Here are some tips to start using time more efficiently:

Eliminate wasted time. You're probably aware that you spend a few minutes here and there each day trying to find things — from gauze to biopsy results. You probably don't know how much time that adds up to each week. It could be 30 minutes or more. That's valuable time in which a busy cosmetic surgeon could have seen several more patients.

To get back on track, make preparation tasks a key role for your support staff. Require staff to prepare each day's clinic by turning on computers and restocking rooms with the supplies and equipment you'll need that day.

Your staff should be accountable for previewing your charts. Also, task them with comparing any orders you placed at the patient's previous visit with any results that have since arrived. If those results are missing, then your staff should track them down before the patient arrives.

Although your staff may complain that they cannot find the time for chart preview, remind them that it's not "new" work. Someone already is tracking down missing information in your practice each day, but they are probably doing it in the midst of chaos. That's hardly conducive to optimal patient service — or your productivity.

Compress time. Dictate your notes in the exam room. You may be in the habit of completing documentation at the end of the day, but recalling details of each patient visit later on uses more time overall than exam room dictation.

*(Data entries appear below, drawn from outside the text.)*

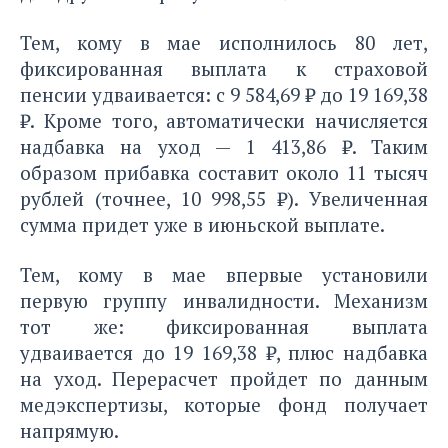
Тем, кому в мае исполнилось 80 лет,
фиксированная выплата к страховой
пенсии удваивается: с 9 584,69 ₽ до 19 169,38
₽. Кроме того, автоматически начисляется
надбавка на уход — 1 413,86 ₽. Таким
образом прибавка составит около 11 тысяч
рублей (точнее, 10 998,55 ₽). Увеличенная
сумма придет уже в июньской выплате.
Тем, кому в мае впервые установили
первую группу инвалидности. Механизм
тот же: фиксированная выплата
удваивается до 19 169,38 ₽, плюс надбавка
на уход. Перерасчет пройдет по данным
медэкспертизы, которые фонд получает
напрямую.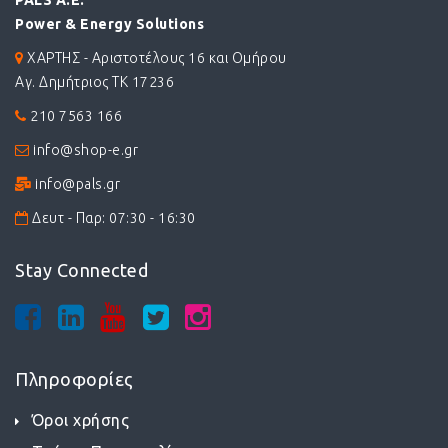
PALS A.E.
Power & Energy Solutions
ΧΑΡΤΗΣ - Αριστοτέλους 16 και Ομήρου
Αγ. Δημήτριος ΤΚ 17236
210 7563 166
info@shop-e.gr
info@pals.gr
Δευτ - Παρ: 07:30 - 16:30
Stay Connected
Πληροφορίες
Όροι χρήσης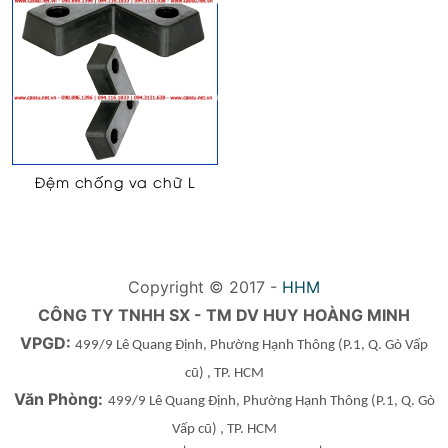
Đệm chống va chữ L
Copyright © 2017 -
HHM
CÔNG TY TNHH SX - TM DV HUY HOÀNG MINH
VPGD:
499/9 Lê Quang Định, Phường Hạnh Thông
(P.1, Q. Gò Vấp
cũ)
, TP. HCM
Văn Phòng:
499/9 Lê Quang Định, Phường Hạnh Thông
(P.1, Q. Gò
Vấp cũ)
, TP. HCM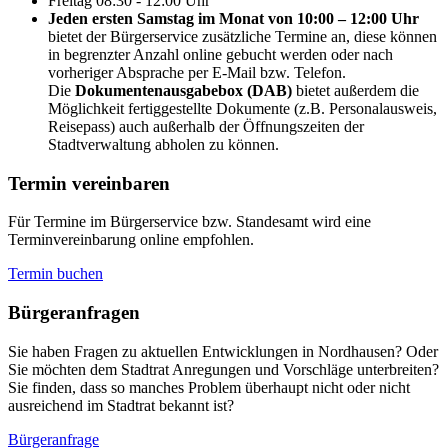
Freitag
08:30 - 12:00 Uhr
Jeden ersten Samstag im Monat von 10:00 – 12:00 Uhr
bietet der Bürgerservice zusätzliche Termine an, diese können
in begrenzter Anzahl online gebucht werden oder nach
vorheriger Absprache per E-Mail bzw. Telefon.
Die
Dokumentenausgabebox (DAB)
bietet außerdem die
Möglichkeit fertiggestellte Dokumente (z.B. Personalausweis,
Reisepass) auch außerhalb der Öffnungszeiten der
Stadtverwaltung abholen zu können.
Termin vereinbaren
Für Termine im Bürgerservice bzw. Standesamt wird eine
Terminvereinbarung online empfohlen.
Termin buchen
Bürger­anfragen
Sie haben Fragen zu aktuellen Entwicklungen in Nordhausen? Oder
Sie möchten dem Stadtrat Anregungen und Vorschläge unterbreiten?
Sie finden, dass so manches Problem überhaupt nicht oder nicht
ausreichend im Stadtrat bekannt ist?
Bürgeranfrage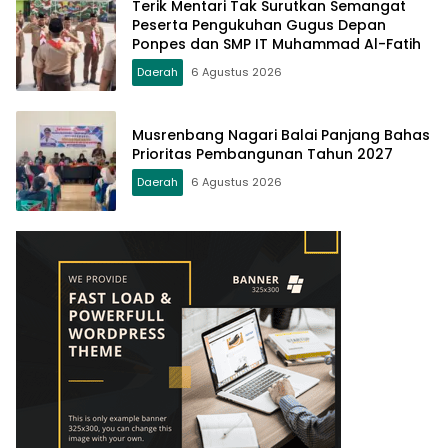
Terik Mentari Tak Surutkan Semangat
Peserta Pengukuhan Gugus Depan
Ponpes dan SMP IT Muhammad Al-Fatih
Daerah
6 Agustus 2026
Musrenbang Nagari Balai Panjang Bahas
Prioritas Pembangunan Tahun 2027
Daerah
6 Agustus 2026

An extra 60 seconds of recall time per chart may not sound like much, but it adds up to a half an hour for 30 charts.

In addition to improving efficiency, exam room dictation — if handled correctly — gives patients a chance to hear your assessment and plan one more time. You can minimize your malpractice risk by concluding each note with the phrase: "Dictated in the presence of the patient."

Pull in work. Tackle another big time-waster: Inefficiency in organizing and managing messages. How? Pull in the work and do it. At least once an hour your nurse should bring you the latest results, forms, prescription renewal requests and other paperwork. Don't just glance at that information and put it aside for later. Do it now because "later in the day" will often end up being "in the evening." Although you may need to dedicate a few more minutes an hour, you won't be stuck in the office every night. If you're compliant with pulling in the work, your staff need not spend every morning completing the work you leave them from your evening work sessions. You'll not only start office hours on time, but you'll have your staff's full attention working alongside you to effectively perform current work.

There may be a few tasks that you will have to save until office hours are over, but most others can easily be done during regular hours. Pulling in the work eliminates wasted time. It keeps your staff focused on you — rather than on organizing, prioritizing and managing the pieces of paper around you.